THIS OPINION HAS NO PRECEDENTIAL VALUE.  IT SHOULD NOT BE CITED OR RELIED ON AS PRECEDENT IN ANY PROCEEDING EXCEPT AS PROVIDED BY RULE 268(d)(2), SCACR.

THE STATE OF SOUTH CAROLINA
In The Court of Appeals

The State, Respondent,

v.

John Earl Sprouse, Appellant.


Appeal From Union County
Larry B. Hyman, Jr., Circuit Court Judge


Unpublished Opinion No. 2010-UP-447
Submitted October 1, 2010 – Filed October 14, 2010   


APPEAL DISMISSED


Appellate Defender Kathrine H. Hudgins, of Columbia, for Appellant.

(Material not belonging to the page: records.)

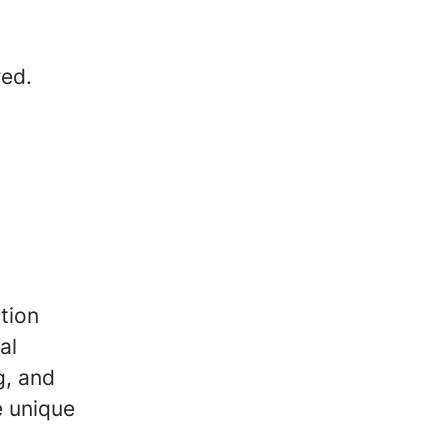
red.
tion
al
g, and
e unique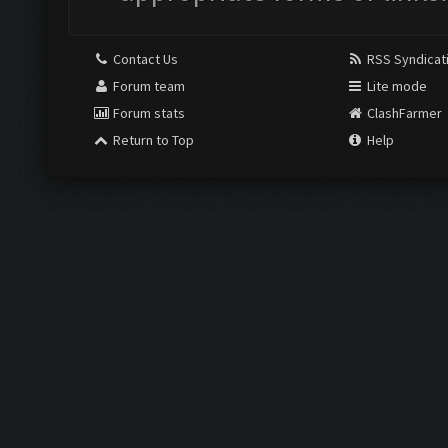
Contact Us
RSS Syndicat
Forum team
Lite mode
Forum stats
ClashFarmer
Return to Top
Help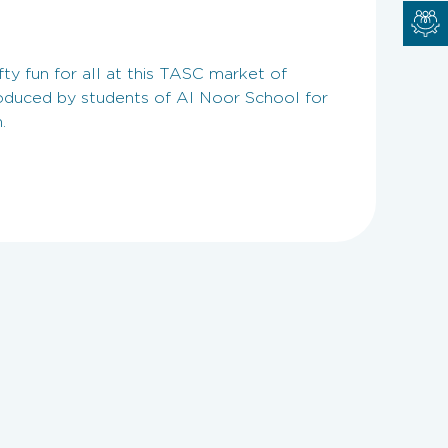
fty fun for all at this TASC market of
duced by students of Al Noor School for
.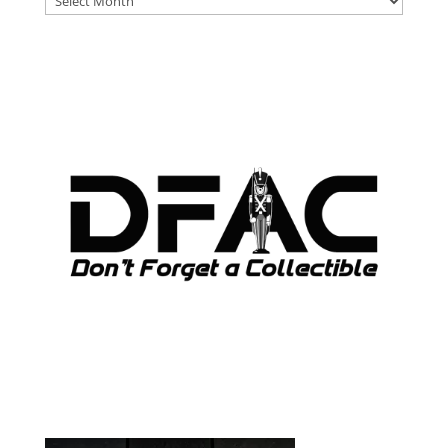
ARCHIVES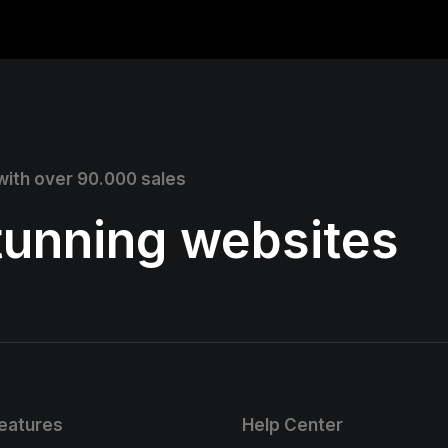
 with over 90.000 sales
stunning websites
eatures
Help Center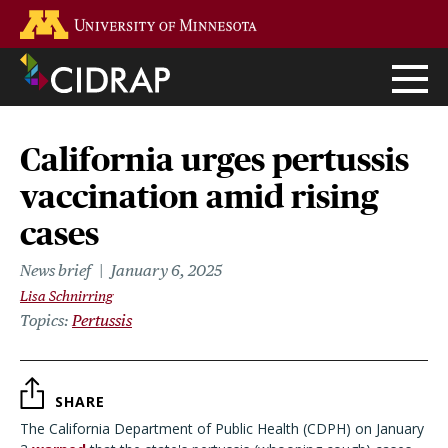
Skip
Go to the U of M home page
to
main
content
California urges pertussis
vaccination amid rising
cases
News brief
January 6, 2025
Lisa Schnirring
Topics
Pertussis
SHARE
The California Department of Public Health (CDPH) on January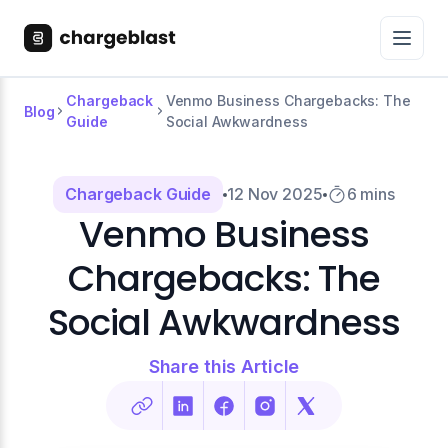
Chargeback
Venmo Business Chargebacks: The
Blog
Guide
Social Awkwardness
Chargeback Guide
12 Nov 2025
6 mins
Venmo Business
Chargebacks: The
Social Awkwardness
Share this Article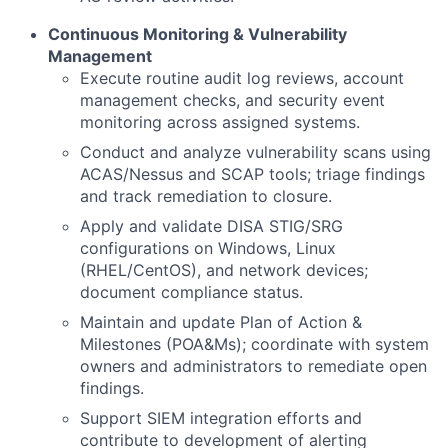
Continuous Monitoring & Vulnerability
Management
Execute routine audit log reviews, account
management checks, and security event
monitoring across assigned systems.
Conduct and analyze vulnerability scans using
ACAS/Nessus and SCAP tools; triage findings
and track remediation to closure.
Apply and validate DISA STIG/SRG
configurations on Windows, Linux
(RHEL/CentOS), and network devices;
document compliance status.
Maintain and update Plan of Action &
Milestones (POA&Ms); coordinate with system
owners and administrators to remediate open
findings.
Support SIEM integration efforts and
contribute to development of alerting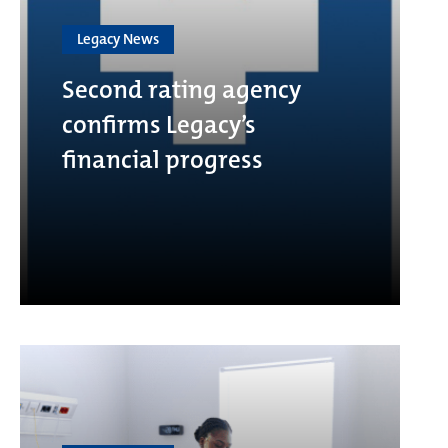
Legacy News
Second rating agency
confirms Legacy’s
financial progress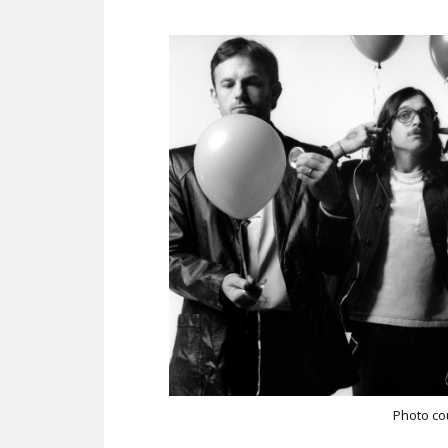
Photo co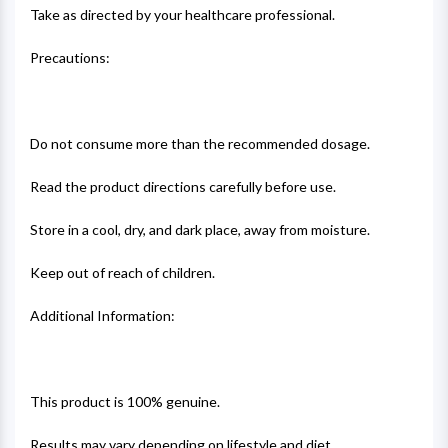
Take as directed by your healthcare professional.
Precautions:
Do not consume more than the recommended dosage.
Read the product directions carefully before use.
Store in a cool, dry, and dark place, away from moisture.
Keep out of reach of children.
Additional Information:
This product is 100% genuine.
Results may vary depending on lifestyle and diet.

Attorney General Henry Dargan McMaster, Chief Deputy Attorney General John W. McIntosh, and Assistant Deputy Attorney General Salley W. Elliott, all of Columbia; and Solicitor Kevin S. Brackett, of York, for Respondent.

PER CURIAM: John Earl Sprouse appeals his plea to assault and battery of a high and aggravated nature, arguing the plea court erred in accepting his nolo contendre plea because Sprouse failed to state on the record that he did not wish to contest the State's allegations against him.  After a thorough review of the record and counsel's brief pursuant to Anders v. California, 386 U.S. 738 (1967), and State v. Williams, 305 S.C. 116, 406 S.E.2d 357 (1991), we dismiss the appeal and grant counsel's petition to be relieved.[1]

APPEAL DISMISSED.

FEW, C.J., HUFF and GEATHERS, JJ., concur.


[1] We decide this case without oral argument pursuant to Rule 215, SCACR.